Into this situation of human pride comes the gospel of grace: it tells us, on the one hand, that we can do nothing to merit God’s acceptance. It tells us, on the other hand, that those who are 'in Christ' are all one, there is no difference. In ourselves, we are all equally sinners, all equally disqualified. In Christ, we are all equally acquitted, all equally qualified. Our human pride, our human self-conceit, has no place here.

It is with good reason that Karl Barth wrote:

‘”I believe” means “I trust”. No more must I dream of trusting in myself, I no longer require to justify myself, to excuse myself, to attempt to save and preserve myself. This most profound effort of man to trust to himself, to see himself as in the right, has become pointless. I believe – not in myself – I believe in God the Father, the Son and the Holy Ghost.’

And, referring to the tension between our human pride and faith in God:

‘The greatest hindrance to faith is again and again just the pride and anxiety of our human hearts. We would rather not live by grace. Something within us energetically rebels against it. We do not wish to receive grace …’

In our pride we would rather not be dependent on God. So we devise and embrace the theory of evolution to remove our physical dependence on God. And we devise and embrace our own human religions, or our human corruptions of the true religion, to remove our spiritual dependence on God. We are ready to believe anything that puts power into our human hands, even when it also loads us with unbearable burdens of anxiety, meaninglessness and aloneness.
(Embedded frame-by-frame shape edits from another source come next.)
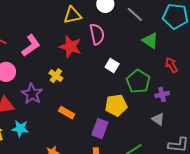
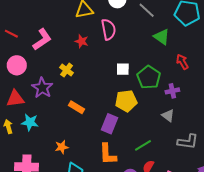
red star: (70, 47) -> (82, 41), size x0.6
white square: (112, 66) -> (123, 69), moved, turned -32

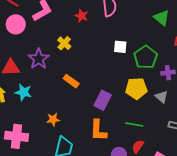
pink circle: (17, 65) -> (16, 24), moved
yellow pentagon: (126, 101) -> (136, 88), moved
green line: (143, 145) -> (134, 125), turned 36

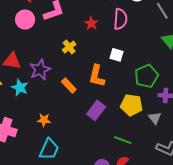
white square: (120, 47) -> (116, 55), moved
purple star: (39, 59) -> (40, 70), moved
orange L-shape: (98, 130) -> (97, 76), moved

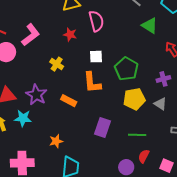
white square: (116, 55) -> (96, 57), moved
green pentagon: (146, 76) -> (126, 69), moved
purple rectangle: (96, 110) -> (102, 127), moved

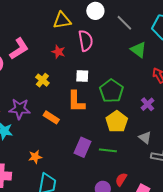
purple cross: (163, 79) -> (148, 104), turned -32
purple star: (36, 95) -> (20, 109), turned -30
yellow pentagon: (134, 99) -> (117, 122), turned -30
gray triangle: (160, 104) -> (145, 138), moved
green line: (137, 135) -> (108, 150), moved

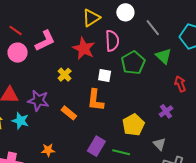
yellow triangle: (62, 20) -> (91, 18), turned -30
red star: (58, 52) -> (84, 49), size x1.6
green pentagon: (111, 91) -> (133, 63), moved

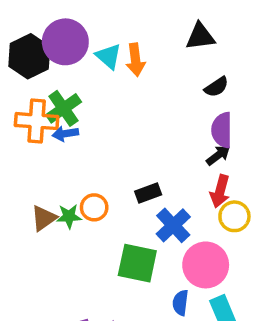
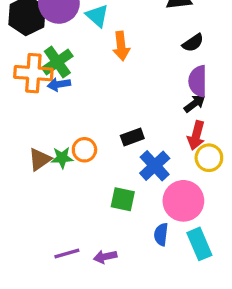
orange arrow: (135, 60) -> (121, 46), moved
green square: (137, 263) -> (123, 199), size x0.7

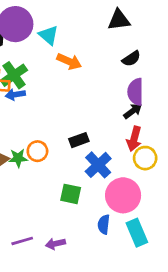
orange arrow: (121, 46) -> (69, 61), turned -60

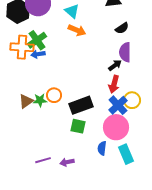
cyan triangle: (48, 35) -> (72, 11), moved
black arrow: (133, 111) -> (115, 65), moved
red arrow: (134, 139) -> (114, 84), moved
black rectangle: (79, 140) -> (81, 105), moved, size x1.6
blue cross: (98, 165) -> (118, 105), moved

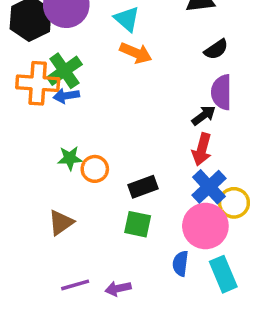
green star: (40, 100) -> (70, 158), moved
yellow circle: (132, 100) -> (234, 203), moved
brown triangle: (26, 101) -> (61, 222), moved
black rectangle: (81, 105) -> (143, 187), size x0.7

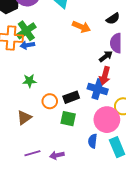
orange arrow: (136, 53) -> (81, 27), moved
orange circle: (95, 169) -> (50, 101), moved
blue cross: (209, 187) -> (98, 89), moved, turned -30

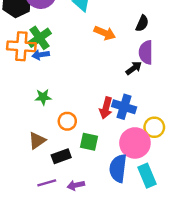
black semicircle: (113, 19) -> (142, 23), turned -32
red arrow: (105, 76) -> (106, 108), moved
black rectangle: (71, 97) -> (61, 156), moved
blue semicircle: (93, 141) -> (118, 168), size x1.6

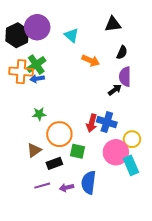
orange circle: (67, 121) -> (59, 134), size x1.6
blue semicircle: (118, 168) -> (89, 183), moved
cyan rectangle: (147, 176) -> (131, 165), moved

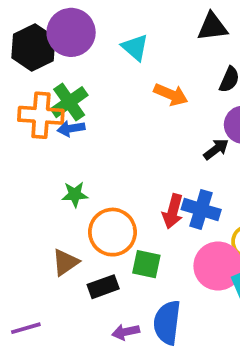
purple line: (42, 186) -> (26, 328), moved

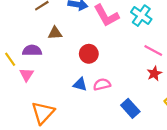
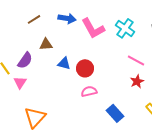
purple semicircle: (32, 51) -> (25, 60), turned 126
red circle: (89, 54) -> (85, 68), moved
blue triangle: (80, 84) -> (64, 63), moved

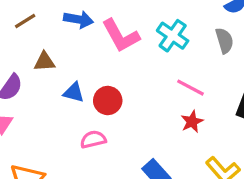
pink semicircle: (89, 91) -> (93, 139), moved

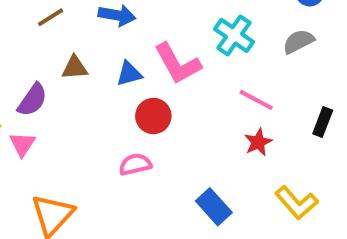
pink L-shape: (121, 36) -> (178, 64), moved
gray semicircle: (224, 41) -> (299, 41), turned -100
blue triangle: (74, 92) -> (129, 74), moved, turned -30

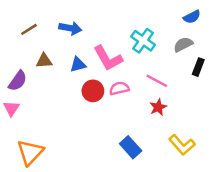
black rectangle: (323, 122) -> (198, 67), moved
pink semicircle: (135, 164) -> (119, 88), moved

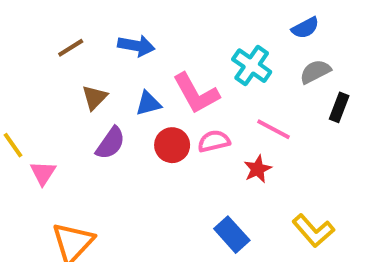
blue semicircle: (192, 17) -> (305, 28), moved
brown triangle: (44, 61) -> (95, 97), turned -42
purple semicircle: (18, 81) -> (110, 143), moved
red star: (158, 107) -> (258, 169), moved

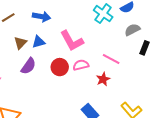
cyan cross: (252, 66) -> (103, 14), moved
blue triangle: (148, 103) -> (39, 42), moved

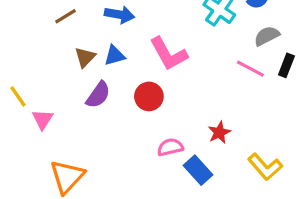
pink line: (111, 59) -> (250, 69), moved
pink semicircle: (81, 65) -> (170, 147), moved
red star: (103, 79) -> (219, 132), moved

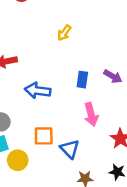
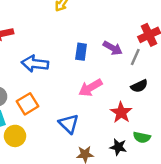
pink arrow: (91, 114) -> (90, 88), turned 75
orange square: (44, 136) -> (28, 104), moved, turned -30

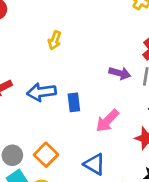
blue rectangle: (81, 52) -> (74, 102), moved
blue arrow: (35, 64) -> (41, 92), moved

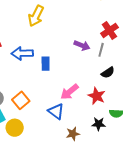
yellow arrow: (55, 40) -> (36, 16), size x1.5
pink arrow: (107, 121) -> (69, 92), moved

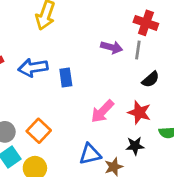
red cross: (109, 30) -> (146, 23), turned -30
blue triangle: (56, 111) -> (90, 154), moved, turned -42
black star: (99, 124) -> (135, 146), moved

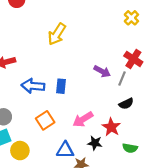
blue arrow: (33, 68) -> (33, 86), moved
orange square: (39, 131) -> (45, 120), moved
black star: (135, 146) -> (95, 143), moved

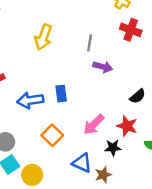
red cross: (133, 59) -> (131, 30), moved
gray line: (122, 78) -> (90, 43), moved
blue triangle: (65, 150) -> (82, 163), turned 36

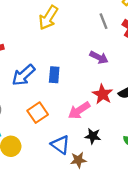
gray line: (90, 43) -> (104, 21), moved, turned -42
blue arrow: (30, 100) -> (23, 75), turned -45
red star: (127, 126) -> (103, 94), moved

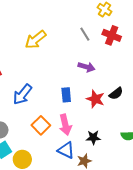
yellow arrow: (48, 18) -> (36, 40), turned 30
blue rectangle: (54, 75) -> (66, 95), moved
pink arrow: (79, 110) -> (65, 125), moved, turned -60

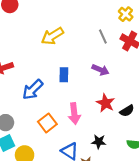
black semicircle: (116, 93) -> (127, 111), moved
blue rectangle: (66, 95) -> (64, 75), moved
pink arrow: (65, 125) -> (74, 114), moved

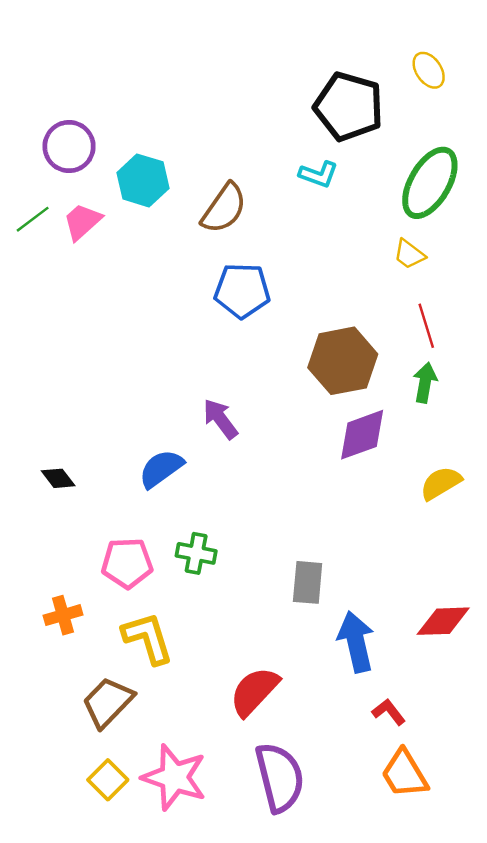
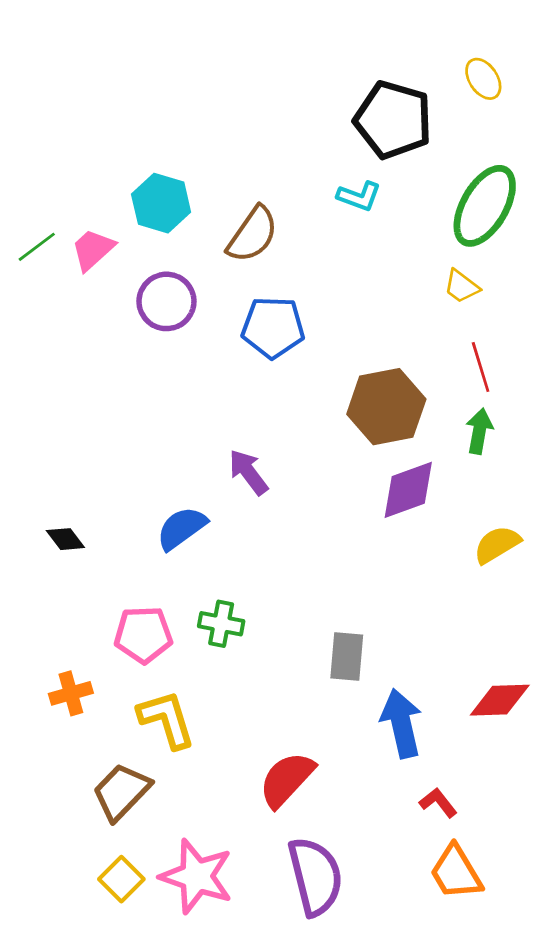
purple circle: (69, 147) -> (166, 301), moved

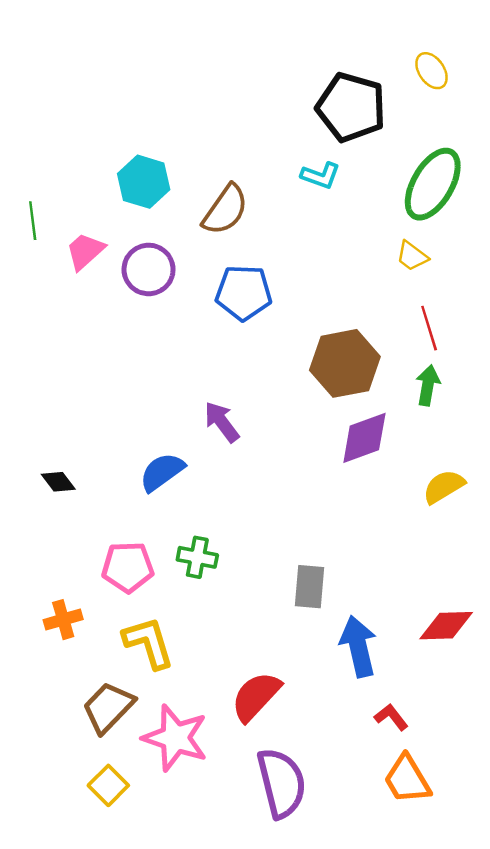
green line: (37, 247) -> (33, 221), turned -60
pink trapezoid: (93, 250) -> (85, 251), moved
pink star: (197, 876) -> (175, 738), moved

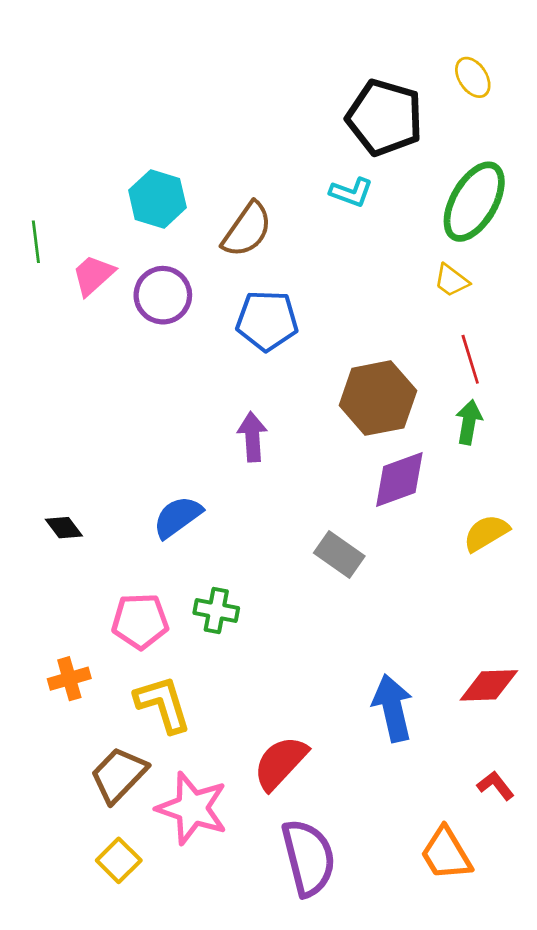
purple arrow: (222, 422) -> (252, 437), moved, turned 33
gray rectangle: (310, 587) -> (339, 554), moved, turned -60
red L-shape: (391, 717) -> (496, 786), moved

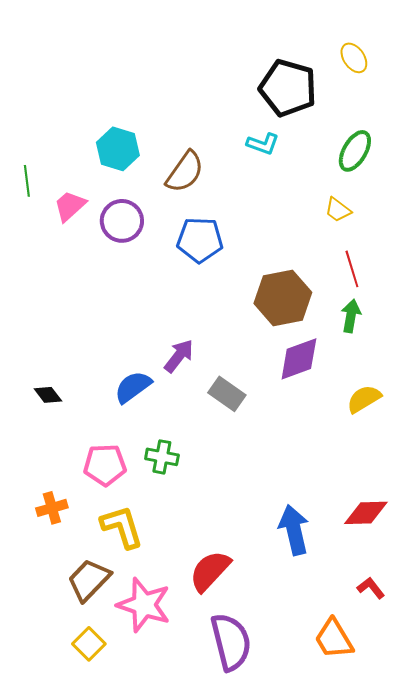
green ellipse: (474, 202) -> (355, 151), size x0.7
purple arrow: (252, 437) -> (179, 356), moved, turned 42
gray rectangle: (339, 554) -> (227, 394), moved

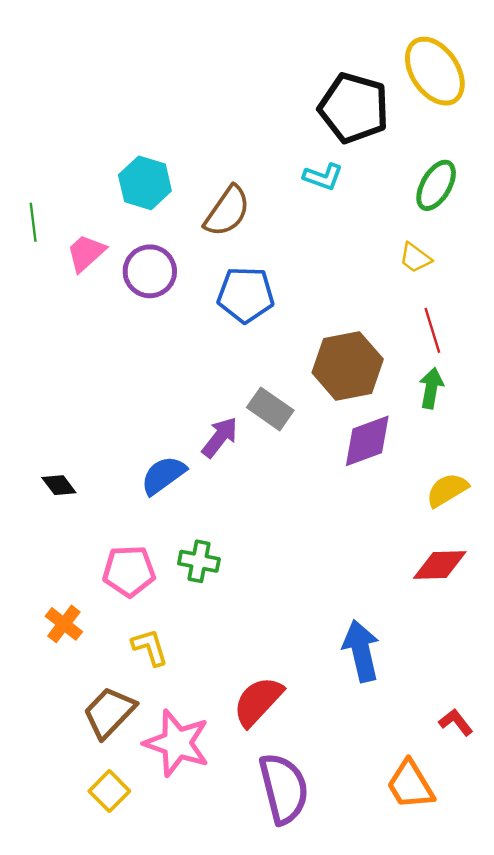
yellow ellipse: (354, 58) -> (435, 71), size x1.8
gray rectangle: (227, 394) -> (270, 409), moved
orange cross: (52, 508) -> (64, 624), turned -36
red diamond: (366, 513) -> (440, 565), moved
yellow L-shape: (122, 527) -> (150, 647), size x0.7

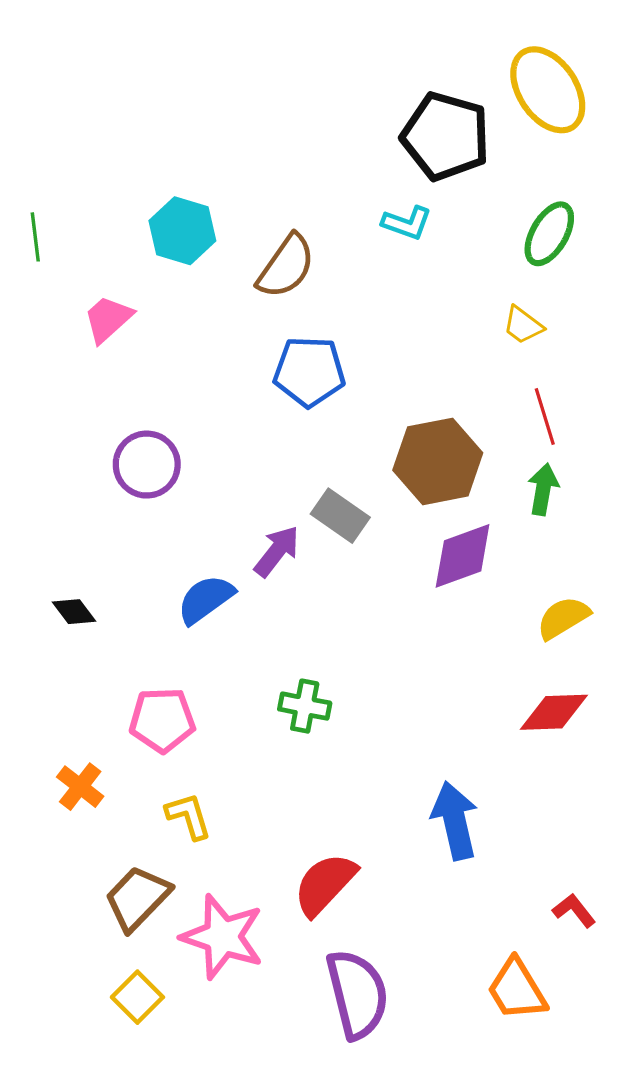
green line: (33, 222) -> (35, 237), moved
purple circle: (150, 271) -> (147, 465), moved
green cross: (199, 561) -> (305, 706), moved

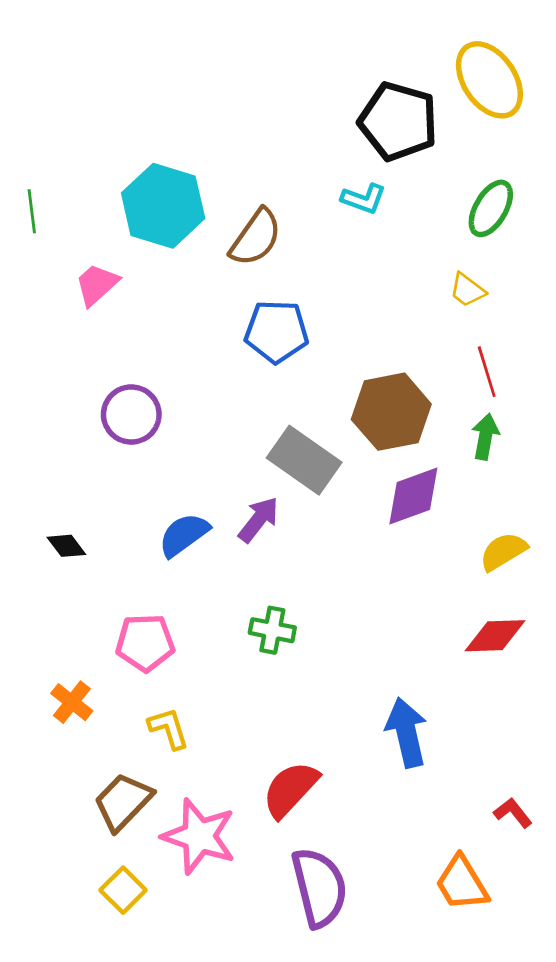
cyan hexagon: (182, 231) -> (163, 206), size x1.4
gray rectangle: (340, 516) -> (304, 460), size x1.4
purple arrow: (277, 551) -> (259, 520), moved

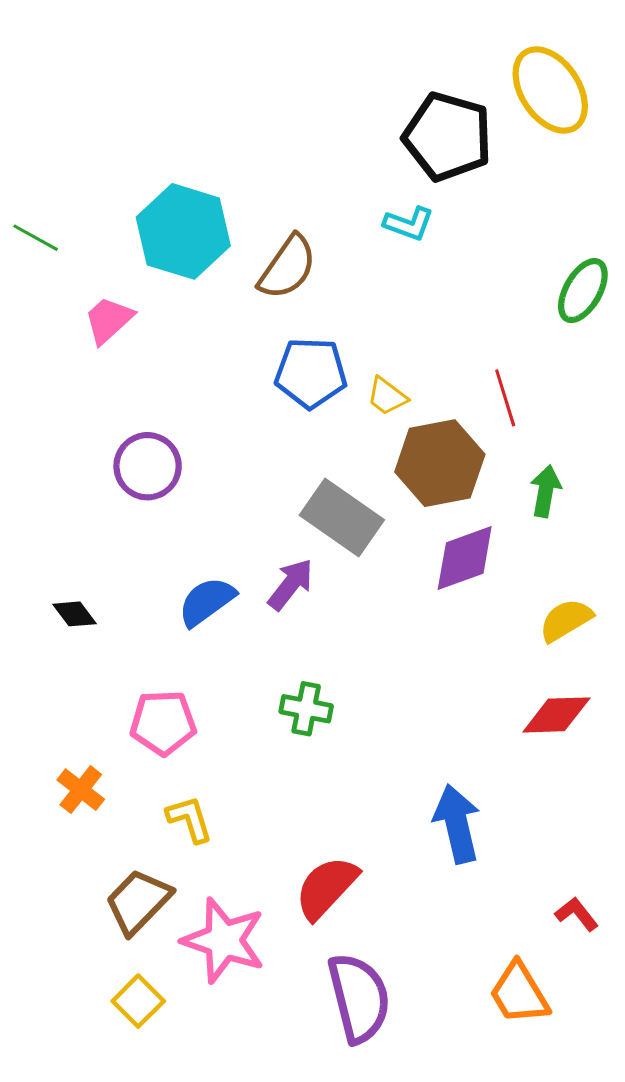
green ellipse: (491, 208) -> (583, 291), moved
green line: (32, 211) -> (36, 238), turned -54
yellow trapezoid: (467, 290) -> (387, 396), moved
red line: (487, 372) -> (505, 398), moved

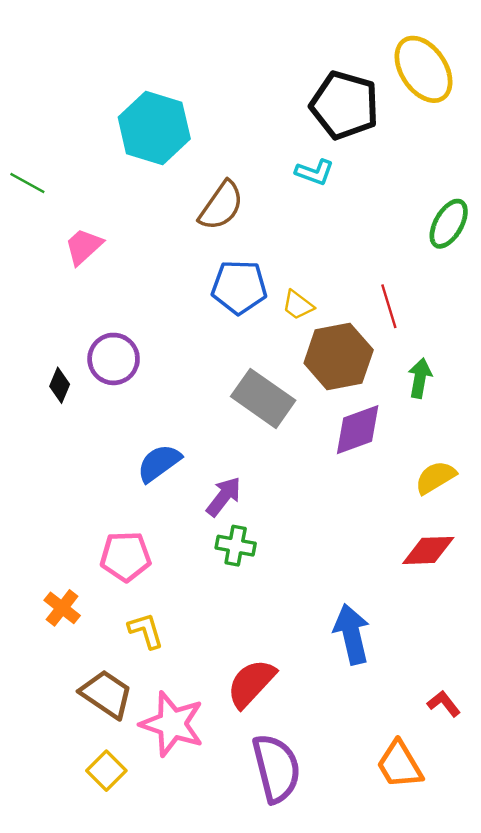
cyan hexagon: (183, 231) -> (154, 128), moved
purple arrow: (291, 584) -> (224, 497), moved
black diamond: (74, 614) -> (60, 385), moved, turned 60
brown trapezoid: (138, 902) -> (106, 694), turned 80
Even when it removes joy and peace.

Whether we are unbelievers or believers, may we all repent of this human pride, and return to the relationship of dependence on God for which we were created. There, and only there, can we experience deep and abiding inner peace and joy.

Scriptures: Genesis 3, 4, 11, 16, 20; Philippians 3; Romans 3:19-24; Galatians 3:28; Colossians 1:12; Romans 5:1,11; John 14:27; 15:11; 16:22.

Barth quotes: from Dogmatics in Outline, pages 18,20, SCM, London, 1966.